• WHAT THE TASK REQUIRES
Repeat only what appears from the line containing "Some have asked about" through the last line of the listing below, exactly as written.

• GIVEN RECORDS
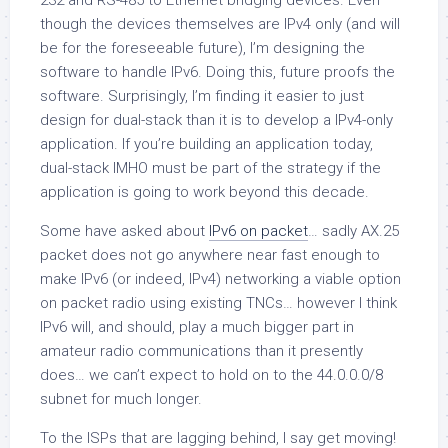
232 and RS-485 to Ethernet bridging devices. Even
though the devices themselves are IPv4 only (and will
be for the foreseeable future), I’m designing the
software to handle IPv6. Doing this, future proofs the
software. Surprisingly, I’m finding it easier to just
design for dual-stack than it is to develop a IPv4-only
application. If you’re building an application today,
dual-stack IMHO must be part of the strategy if the
application is going to work beyond this decade.
Some have asked about
IPv6 on packet
… sadly AX.25
packet does not go anywhere near fast enough to
make IPv6 (or indeed, IPv4) networking a viable option
on packet radio using existing TNCs… however I think
IPv6 will, and should, play a much bigger part in
amateur radio communications than it presently
does… we can’t expect to hold on to the 44.0.0.0/8
subnet for much longer.
To the ISPs that are lagging behind, I say get moving!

• WRITTEN REPLY
Some have asked about
IPv6 on packet
… sadly AX.25
packet does not go anywhere near fast enough to
make IPv6 (or indeed, IPv4) networking a viable option
on packet radio using existing TNCs… however I think
IPv6 will, and should, play a much bigger part in
amateur radio communications than it presently
does… we can’t expect to hold on to the 44.0.0.0/8
subnet for much longer.
To the ISPs that are lagging behind, I say get moving!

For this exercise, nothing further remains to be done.